FTX USA and four other crypto firms are not insured, FDIC says

Five cryptocurrency companies have been served with a cease and desist letter from the Federal Deposit Insurance Corporation (FDIC). The letters have been sent over issues related to “false and misleading statements” regarding the companies insured by the FDIC. The companies that have been sent these letters are FTX US, Cryptonews.com, Cryptosec.info, SmartAsset.com and FDICCrypto.com.

Important takeaways

  • The FDIC sent cease and desist letters to five crypto companies.
  • The letters ask the companies to stop making false and misleading statements and to take corrective measures immediately.
  • The companies are FTX US, Cryptonews.com, Cryptosec.info, SmartAsset.com and FDICCrypto.com.

FTX deletes tweets claiming FDIC coverage

The cease-and-desist letter requests that these companies take “immediate corrective action to address these false or misleading statements.” In the case of FTX US, the FDIC said the head of the exchange’s US arm Brett Harrison misled the public by claiming that funds bought and held through FTX were FDIC insured. The authorities requested that such tweets and statements be deleted. In response, Harrison deleted the tweet, saying it was not intended to mislead anyone.

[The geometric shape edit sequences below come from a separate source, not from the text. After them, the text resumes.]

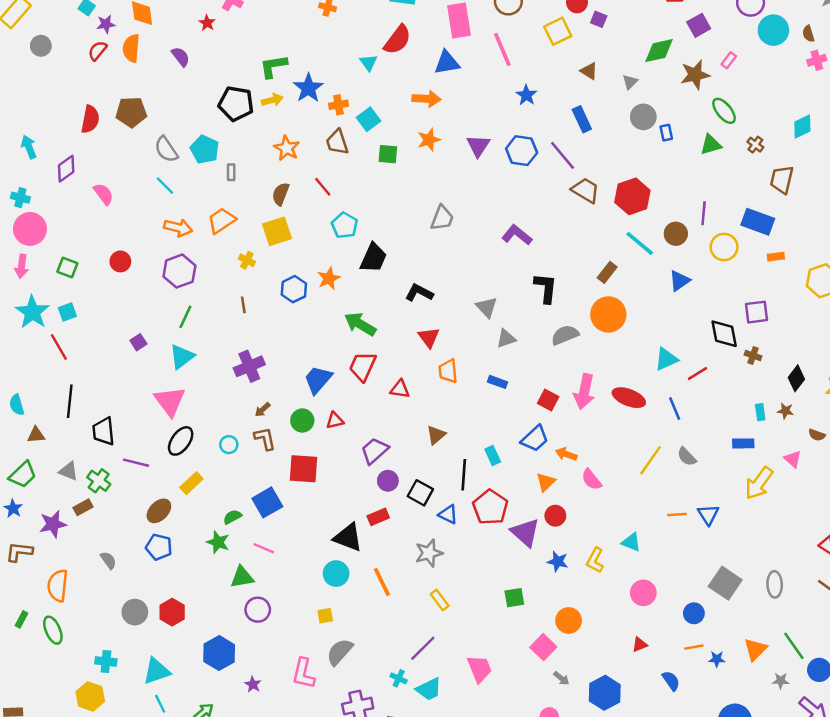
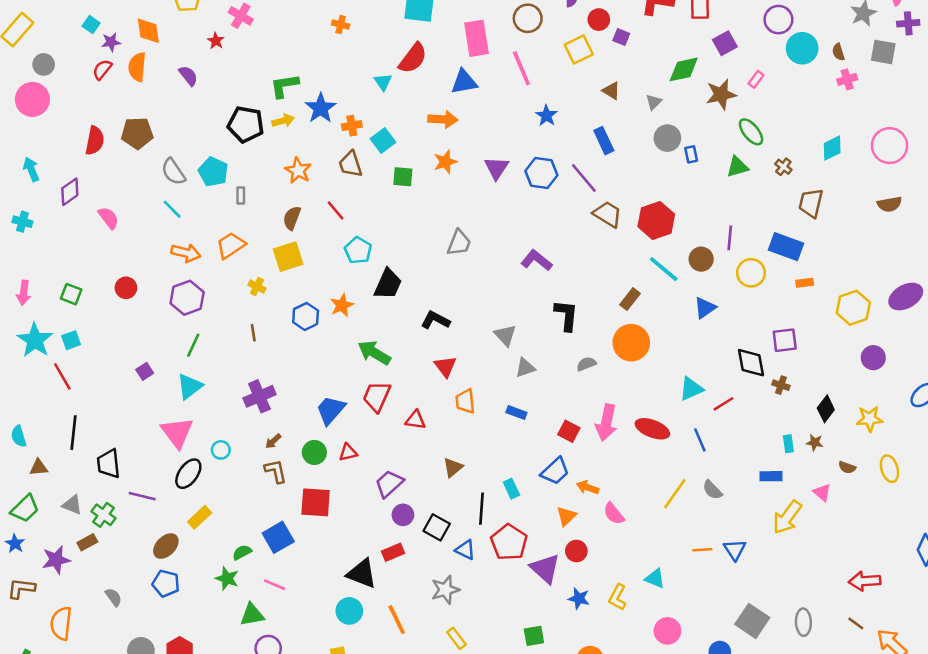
pink circle: (30, 229) -> (32, 99), moved
gray semicircle: (565, 335) -> (586, 364), size x0.7
cyan circle: (229, 445) -> (221, 450), moved

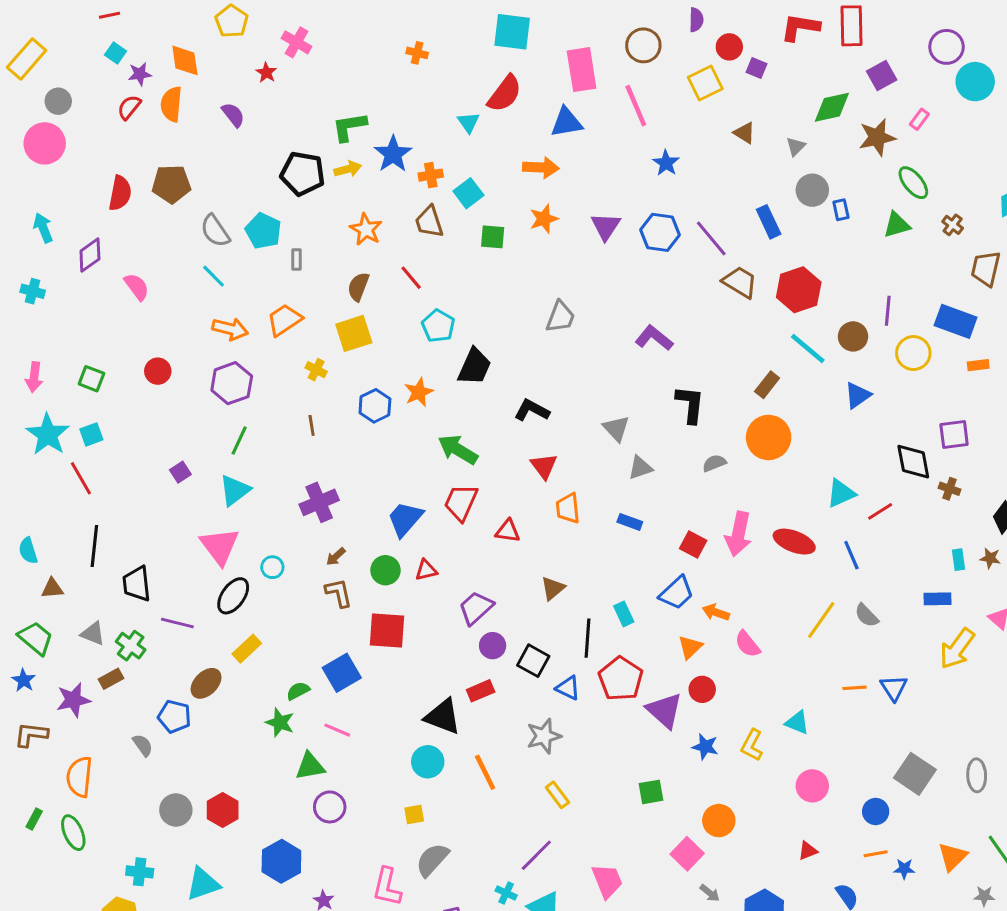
blue rectangle: (604, 141) -> (769, 222), moved
green trapezoid: (25, 509) -> (36, 638), turned -96
blue pentagon: (166, 583) -> (174, 716), moved

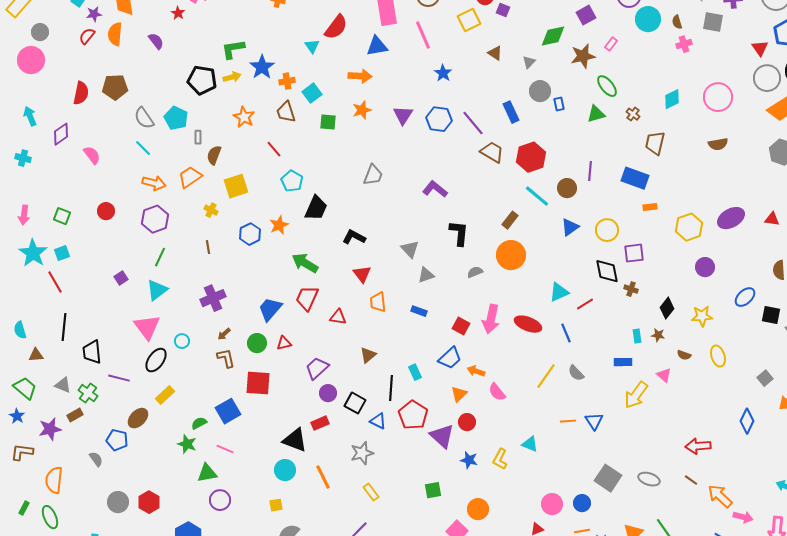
brown semicircle: (358, 287) -> (214, 155), moved
yellow circle: (913, 353) -> (607, 230), moved
gray ellipse: (977, 775) -> (649, 479), turned -70
pink circle: (812, 786) -> (552, 504), moved

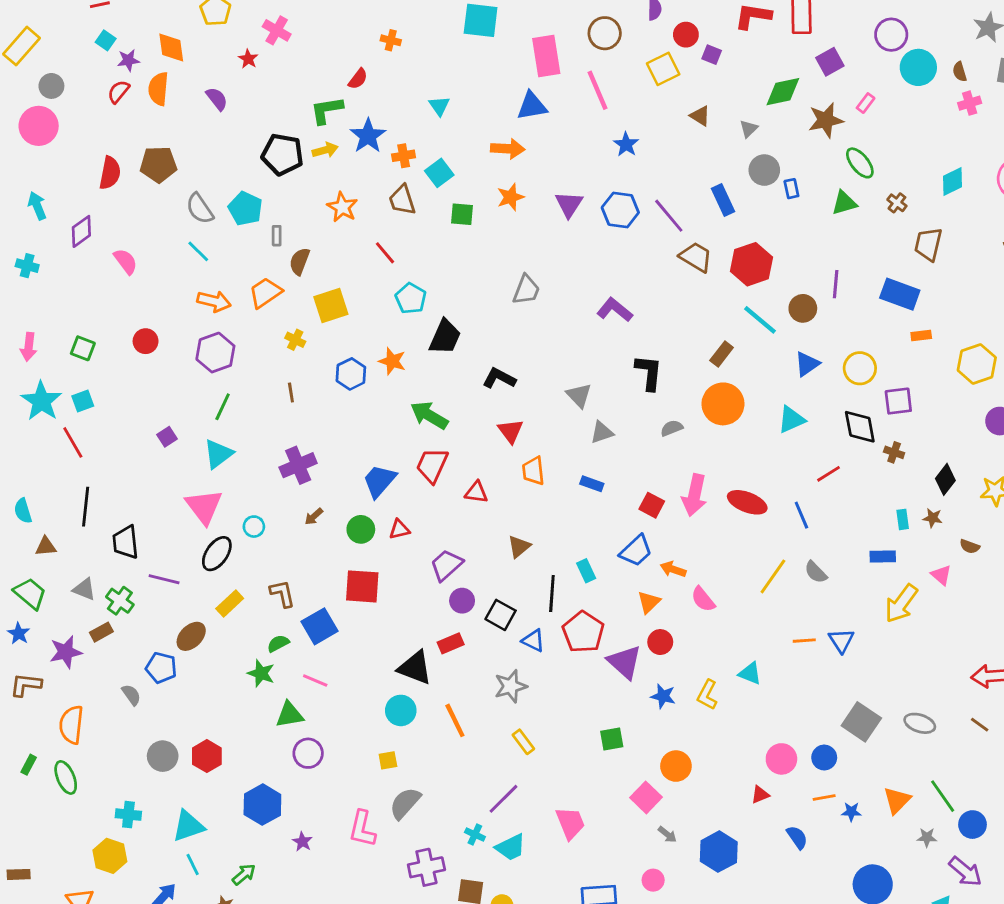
red semicircle: (336, 27) -> (358, 79), moved, size x0.6
orange star: (279, 225) -> (392, 361), turned -30
cyan triangle: (559, 292) -> (791, 420), moved
brown L-shape: (226, 358) -> (282, 594), moved

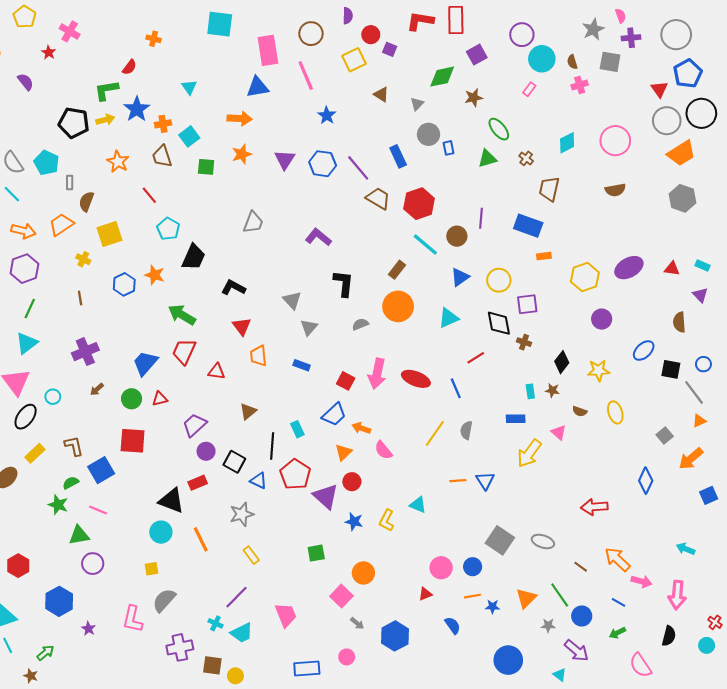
pink rectangle: (866, 103) -> (529, 89), moved
brown star: (826, 120) -> (474, 98), size x0.7
gray triangle: (602, 432) -> (309, 327), turned -30
gray semicircle: (816, 572) -> (466, 430), turned 54
brown line: (980, 725) -> (581, 567), moved

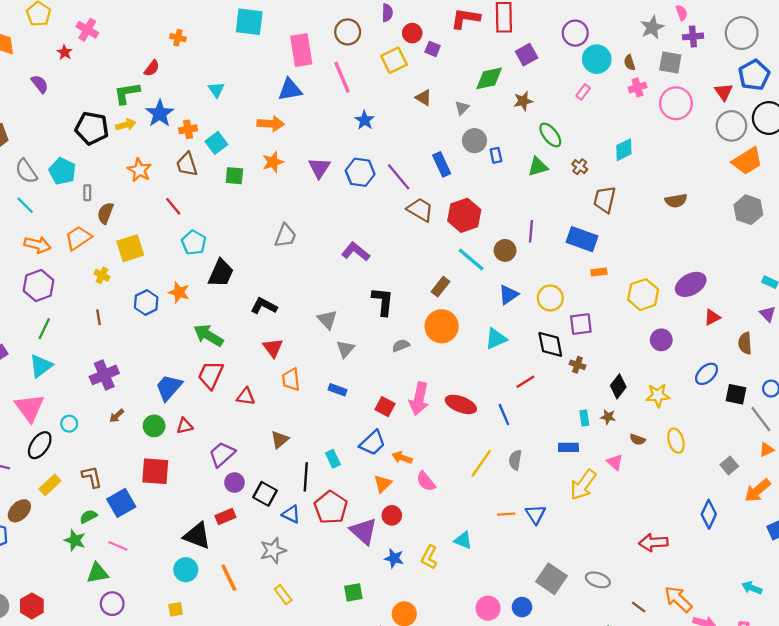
pink circle: (615, 141) -> (676, 103), moved
red triangle: (672, 269) -> (712, 317), moved, turned -35

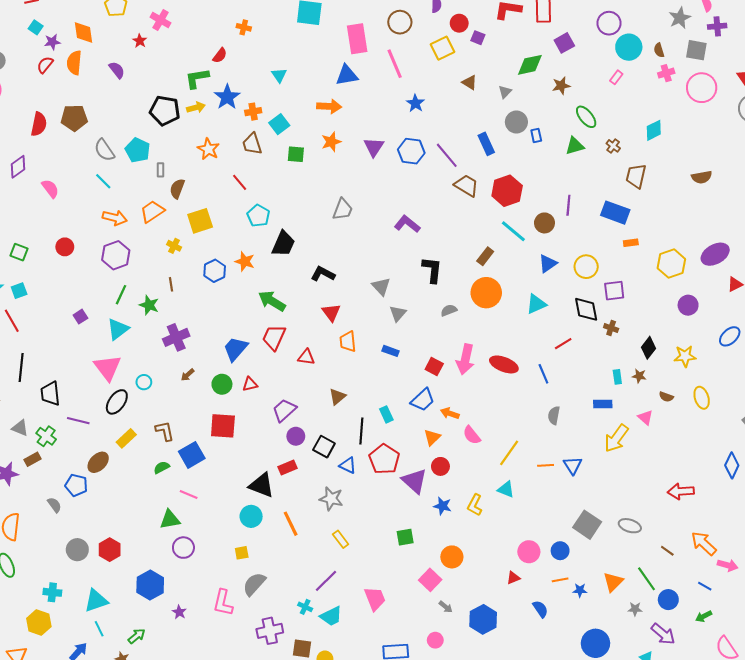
yellow line: (481, 463) -> (509, 453), moved
green star: (75, 540) -> (149, 305), moved
gray star: (273, 550) -> (331, 499), turned 30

FTX CEO Sam Bankman-Fried also commented on the matter, emphasizing that FTX does not have FDIC insurance. He further specified that the banks with which the center cooperates have the insurance. Bankman-Fried added that the exchange was interested in working with the FDIC to protect customers with individual accounts that use direct deposit.

There is no insurance for crypto companies

The FDIC has not yet insured any crypto companies. Many of the most popular exchanges have explicitly said they do not have FDIC insurance, including Coinbase and Gemini. In response to the latest action by the government agency, CryptoSec ​​has also removed a page that angered the FDIC. The FDIC had previously sent Voyager Digital, which was now insolvent, asking them to remove false and misleading statements. The agency has taken a strong stand in these matters recently and aims to impose authority on the market.

The bottom line

FDIC deposit insurance protects against losses for insured deposits. Banks in the US are usually FDIC insured and this gives them some confidence. An agency fact sheet cites: “Under federal law, the FDIC only insures deposits held in insured banks and savings associations (collectively, “insured banks”) and only in the unlikely event of an insured bank’s failure. The FDIC does not insure assets issued by nonbank entities , such as crypto companies.”

Over the past few months, the US has doubled down on crypto regulation and related issues. The United States Securities and Exchange Commission (SEC) has been taking action for some time now, and the latest action is just another step in that direction.